Now? We did the over-buying thing again, as my wife & I got wires crossed. So on the 30th, I mixed 22 oz pitted cherries with 6-3/4 cups cognac (actually French brandy, which I like better the cheap American brandy), and started a new batch. When I was done I was concerned that I had too little fruit for the amount of cognac.

Cherries in Aldi's were very inexpensive today, so I purchased another pound. Most of the remainder of last week's purchase (12 oz) went into the mix, so the ratio is 34 oz cherries to 6-3/4 cups cognac. The color is already beautiful after 4 days of steeping, although the aroma is more cognac than cherry at this point. In a couple of months that will change.
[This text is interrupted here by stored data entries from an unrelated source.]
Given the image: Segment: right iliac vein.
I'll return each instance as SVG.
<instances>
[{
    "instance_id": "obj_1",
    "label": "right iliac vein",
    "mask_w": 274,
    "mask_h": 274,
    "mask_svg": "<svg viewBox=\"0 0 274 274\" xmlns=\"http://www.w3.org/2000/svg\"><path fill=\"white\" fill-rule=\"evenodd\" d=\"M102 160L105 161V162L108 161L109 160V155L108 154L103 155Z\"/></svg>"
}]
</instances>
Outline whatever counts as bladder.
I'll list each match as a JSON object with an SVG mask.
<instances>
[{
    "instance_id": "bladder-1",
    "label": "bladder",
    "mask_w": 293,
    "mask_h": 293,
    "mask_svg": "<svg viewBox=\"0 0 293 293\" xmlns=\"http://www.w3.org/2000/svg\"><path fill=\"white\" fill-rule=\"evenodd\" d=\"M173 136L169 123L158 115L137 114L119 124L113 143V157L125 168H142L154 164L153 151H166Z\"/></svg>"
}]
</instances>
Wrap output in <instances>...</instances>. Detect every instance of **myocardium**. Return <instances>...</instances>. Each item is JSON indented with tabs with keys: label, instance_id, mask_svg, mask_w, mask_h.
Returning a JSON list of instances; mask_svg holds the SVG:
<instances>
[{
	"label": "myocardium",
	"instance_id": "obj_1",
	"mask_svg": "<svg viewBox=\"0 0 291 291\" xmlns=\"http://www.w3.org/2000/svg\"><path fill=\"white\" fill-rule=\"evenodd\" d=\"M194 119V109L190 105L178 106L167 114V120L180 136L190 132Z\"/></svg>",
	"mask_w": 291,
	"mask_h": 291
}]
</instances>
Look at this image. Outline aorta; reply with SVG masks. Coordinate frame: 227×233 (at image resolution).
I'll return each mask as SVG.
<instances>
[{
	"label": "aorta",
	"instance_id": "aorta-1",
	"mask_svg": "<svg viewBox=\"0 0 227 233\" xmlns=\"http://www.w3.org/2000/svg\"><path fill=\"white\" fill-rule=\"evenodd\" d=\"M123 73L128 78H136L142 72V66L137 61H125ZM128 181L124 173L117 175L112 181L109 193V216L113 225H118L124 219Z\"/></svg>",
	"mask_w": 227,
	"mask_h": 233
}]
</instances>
Cherry Cognac, June 2021 – Bryan's Wine & Beer Making Site







wine.bkfazekas.com


----------



## Ty520 (Jul 5, 2021)

Nice. I do the same with bourbon for cocktail cherries.
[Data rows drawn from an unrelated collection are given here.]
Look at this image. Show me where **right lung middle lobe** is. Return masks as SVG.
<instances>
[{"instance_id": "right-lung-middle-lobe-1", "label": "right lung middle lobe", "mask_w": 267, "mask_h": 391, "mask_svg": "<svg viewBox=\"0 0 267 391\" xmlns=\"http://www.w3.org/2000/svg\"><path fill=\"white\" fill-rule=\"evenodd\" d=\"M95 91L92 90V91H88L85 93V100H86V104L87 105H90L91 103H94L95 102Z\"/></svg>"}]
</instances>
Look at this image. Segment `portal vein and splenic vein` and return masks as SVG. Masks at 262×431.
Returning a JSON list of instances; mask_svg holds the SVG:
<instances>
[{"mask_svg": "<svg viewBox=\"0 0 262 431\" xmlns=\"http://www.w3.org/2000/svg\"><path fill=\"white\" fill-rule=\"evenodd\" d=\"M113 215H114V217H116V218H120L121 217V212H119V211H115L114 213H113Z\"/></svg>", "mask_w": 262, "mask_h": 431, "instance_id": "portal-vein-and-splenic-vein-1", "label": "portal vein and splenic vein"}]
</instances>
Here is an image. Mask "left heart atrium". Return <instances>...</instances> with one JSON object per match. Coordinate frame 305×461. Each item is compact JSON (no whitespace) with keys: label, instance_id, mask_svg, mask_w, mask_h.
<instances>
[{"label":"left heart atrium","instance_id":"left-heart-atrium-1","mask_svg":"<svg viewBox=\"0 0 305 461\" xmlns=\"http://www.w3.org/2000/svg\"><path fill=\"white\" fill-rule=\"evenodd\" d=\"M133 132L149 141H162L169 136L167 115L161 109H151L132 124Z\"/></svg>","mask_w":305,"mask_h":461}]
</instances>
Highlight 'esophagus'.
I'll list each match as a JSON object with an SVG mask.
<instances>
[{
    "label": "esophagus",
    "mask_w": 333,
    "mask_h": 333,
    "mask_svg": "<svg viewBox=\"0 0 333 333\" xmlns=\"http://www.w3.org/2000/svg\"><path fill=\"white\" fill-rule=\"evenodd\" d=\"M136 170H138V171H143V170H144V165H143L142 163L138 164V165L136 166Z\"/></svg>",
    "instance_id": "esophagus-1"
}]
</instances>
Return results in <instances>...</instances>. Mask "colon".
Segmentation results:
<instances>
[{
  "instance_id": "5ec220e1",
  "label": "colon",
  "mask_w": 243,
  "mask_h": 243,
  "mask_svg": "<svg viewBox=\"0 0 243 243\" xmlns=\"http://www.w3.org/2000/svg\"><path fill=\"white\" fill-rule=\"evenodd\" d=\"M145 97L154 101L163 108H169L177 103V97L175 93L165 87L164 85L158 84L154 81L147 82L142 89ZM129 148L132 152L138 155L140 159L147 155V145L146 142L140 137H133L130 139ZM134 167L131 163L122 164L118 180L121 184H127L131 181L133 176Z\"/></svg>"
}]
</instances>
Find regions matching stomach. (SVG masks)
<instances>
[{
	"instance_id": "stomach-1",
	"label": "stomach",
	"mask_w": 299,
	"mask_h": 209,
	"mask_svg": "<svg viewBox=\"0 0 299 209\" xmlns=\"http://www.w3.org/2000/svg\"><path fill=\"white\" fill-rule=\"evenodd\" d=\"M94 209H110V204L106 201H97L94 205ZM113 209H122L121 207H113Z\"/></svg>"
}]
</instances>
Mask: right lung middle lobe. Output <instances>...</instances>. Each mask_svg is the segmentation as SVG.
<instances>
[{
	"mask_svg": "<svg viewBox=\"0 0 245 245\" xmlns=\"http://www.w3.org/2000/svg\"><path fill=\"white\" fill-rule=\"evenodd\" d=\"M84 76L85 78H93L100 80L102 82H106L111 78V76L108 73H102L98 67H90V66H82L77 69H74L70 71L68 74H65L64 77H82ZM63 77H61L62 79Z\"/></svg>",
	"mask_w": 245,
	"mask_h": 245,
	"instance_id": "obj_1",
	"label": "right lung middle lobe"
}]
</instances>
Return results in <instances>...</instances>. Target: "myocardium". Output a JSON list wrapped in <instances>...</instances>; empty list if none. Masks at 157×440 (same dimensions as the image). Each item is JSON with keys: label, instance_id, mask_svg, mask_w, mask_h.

Also really nice to do fruit infused gin


----------



## Khristyjeff (Jul 5, 2021)

winemaker81 said:


> Last year we over-purchased cherries and I had a bag of overripe cherries that I was going to have to toss. Being frugal (that's being nice, realistically I'm cheap), I pitted the cherries and put them in a jar with inexpensive cognac. I let 'em steep a couple of months, strain it, diluted from 80 proof down to 60 proof with a 1:1 sugar syrup. I netted three 375 ml bottles + most of a 4th.
> 
> It came out pretty good, we finished the 4th bottle, and the other 3 have been sitting on the shelf since then. I opened one the other night and am very pleased.
> 
> ...


Were those Bing cherries at Aldi or something else? Sounds tasty.


----------



## winemaker81 (Jul 5, 2021)

Ty520 said:


> Nice. I do the same with bourbon for cocktail cherries. Also really nice to do fruit infused gin


I'm debating on buying more cherries as I have most of a 1.75 liter bottle of bourbon.

Cherries in gin? Huh, hadn't considered that, but it sounds interesting. I like the Tanqueray w/lime, now I'm thinking of making my own version ....



Khristyjeff said:


> Were those Bing cherries at Aldi or something else? Sounds tasty.
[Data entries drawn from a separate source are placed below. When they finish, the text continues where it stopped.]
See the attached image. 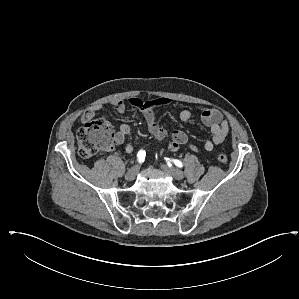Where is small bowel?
I'll list each match as a JSON object with an SVG mask.
<instances>
[{
	"label": "small bowel",
	"mask_w": 299,
	"mask_h": 299,
	"mask_svg": "<svg viewBox=\"0 0 299 299\" xmlns=\"http://www.w3.org/2000/svg\"><path fill=\"white\" fill-rule=\"evenodd\" d=\"M169 103L170 100L167 98L142 100L137 97H132L129 99V104L142 112L151 135L160 140L167 137L168 131L157 122L155 111L157 108ZM111 106L118 113H124L126 111V105L122 101H115ZM101 109L102 105L92 106L82 115V121L87 122L93 119ZM179 117L181 121L188 122L192 119V111L190 109H183L180 112ZM201 121L210 129L212 134L211 138L205 141L204 148L206 151H212L214 145L221 144L226 139L229 133V123L224 118L223 114L214 108L205 109L202 112ZM130 132L131 127L128 124H121L118 129L116 142L118 144H122ZM187 143V134L181 130H176L171 134V139L168 143V149L174 152ZM190 148L195 151L197 150L196 146L194 145H190ZM124 151L130 154L134 151V146L131 143H126L124 145Z\"/></svg>",
	"instance_id": "c3829d8e"
}]
</instances>
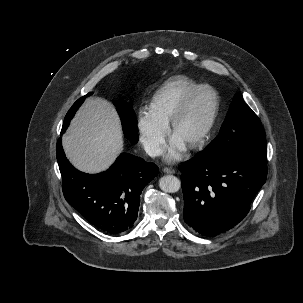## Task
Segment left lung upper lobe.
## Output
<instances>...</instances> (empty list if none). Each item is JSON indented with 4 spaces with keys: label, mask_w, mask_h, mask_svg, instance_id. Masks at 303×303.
I'll use <instances>...</instances> for the list:
<instances>
[{
    "label": "left lung upper lobe",
    "mask_w": 303,
    "mask_h": 303,
    "mask_svg": "<svg viewBox=\"0 0 303 303\" xmlns=\"http://www.w3.org/2000/svg\"><path fill=\"white\" fill-rule=\"evenodd\" d=\"M203 153L215 156L229 154L235 158L267 164L264 129L240 94L234 96L219 135Z\"/></svg>",
    "instance_id": "left-lung-upper-lobe-1"
}]
</instances>
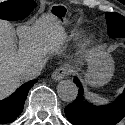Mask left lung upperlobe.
<instances>
[{"mask_svg":"<svg viewBox=\"0 0 125 125\" xmlns=\"http://www.w3.org/2000/svg\"><path fill=\"white\" fill-rule=\"evenodd\" d=\"M105 16L107 22L108 35L111 38H125V17L118 13L110 12H107Z\"/></svg>","mask_w":125,"mask_h":125,"instance_id":"obj_1","label":"left lung upper lobe"}]
</instances>
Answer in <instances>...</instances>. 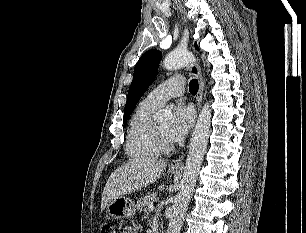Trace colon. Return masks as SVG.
Masks as SVG:
<instances>
[{"instance_id":"obj_1","label":"colon","mask_w":306,"mask_h":233,"mask_svg":"<svg viewBox=\"0 0 306 233\" xmlns=\"http://www.w3.org/2000/svg\"><path fill=\"white\" fill-rule=\"evenodd\" d=\"M100 233H115V229H114L113 225H111L109 223H104V224H102V226L100 228Z\"/></svg>"}]
</instances>
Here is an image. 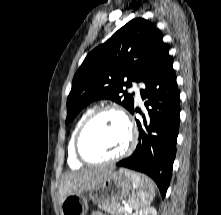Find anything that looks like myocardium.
Returning a JSON list of instances; mask_svg holds the SVG:
<instances>
[{"instance_id": "myocardium-1", "label": "myocardium", "mask_w": 221, "mask_h": 215, "mask_svg": "<svg viewBox=\"0 0 221 215\" xmlns=\"http://www.w3.org/2000/svg\"><path fill=\"white\" fill-rule=\"evenodd\" d=\"M106 112H113L117 114L122 121L124 122L128 137H127V143L123 150H121L119 153L115 154L114 156H111L109 158L105 159H92L89 158L83 151L82 148V139L84 136V133L88 126L101 114ZM137 140V131L135 128V125L133 124L132 120L128 116V114L120 107L116 105H103L101 107H98L94 109L82 122L80 125L74 139V151L75 155L78 158V160L84 164H90V165H98V164H104V163H111L115 162L117 160L122 159L123 157L127 156L134 148Z\"/></svg>"}]
</instances>
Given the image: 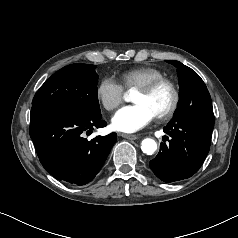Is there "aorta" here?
<instances>
[{
	"mask_svg": "<svg viewBox=\"0 0 238 238\" xmlns=\"http://www.w3.org/2000/svg\"><path fill=\"white\" fill-rule=\"evenodd\" d=\"M141 150L147 155H152L157 150V143L152 138H145L141 142Z\"/></svg>",
	"mask_w": 238,
	"mask_h": 238,
	"instance_id": "1",
	"label": "aorta"
}]
</instances>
All are red cherries, but I'm not 100% positive all are Bing. The first bag was from Harris Teeter, the second from CostCo, and the last from Aldi's.

@Ty520 is got me thinking about stopping at Aldi's today and getting another bag, as I have most of a 1.75 liter bottle of Evan Williams 10 yo in the cabinet ...


----------



## Ty520 (Jul 5, 2021)

winemaker81 said:


> I'm debating on buying more cherries as I have most of a 1.75 liter bottle of bourbon.
> 
> Cherries in gin? Huh, hadn't considered that, but it sounds interesting. I like the Tanqueray w/lime, now I'm thinking of making my own version ....
> 
> ...


Not just cherries in gin - other berries as well. Blackberry is a personal favorite


----------



## winemaker81 (Jan 21, 2022)

I strained the cherries the other night, running the liquid through coffee filters to remove the sediment. Last night I made 1:1 sugar syrup and blended in the ratio: 3 cups cherry-cognac with 1 cup syrup and 1 oz glycerin. I had a bit more than two 750 ml bottles of base, so I netted 5.5 split bottles. [The extra half bottle is in the cupboard, calling my name seductively!]

The flavor is quite different from the last time -- it's not as strong in the cognac flavor, which I attribute to the larger amount of cherries and the longer maceration time. I like this one better.

Next I need to print a sheet of labels. The background graphic is a chateau in Cognac.


----------



## MarcOlivetti (Jan 23, 2022)

Bryan, why don’t you save ~1\2 cup of those strained Cherries to mix up in Jell-O. My parents use to make Apricot, Peach, and Cherry Brandy using the fruit after straining in Jell-O. It was an Easter favorite  and really packed a punch.


----------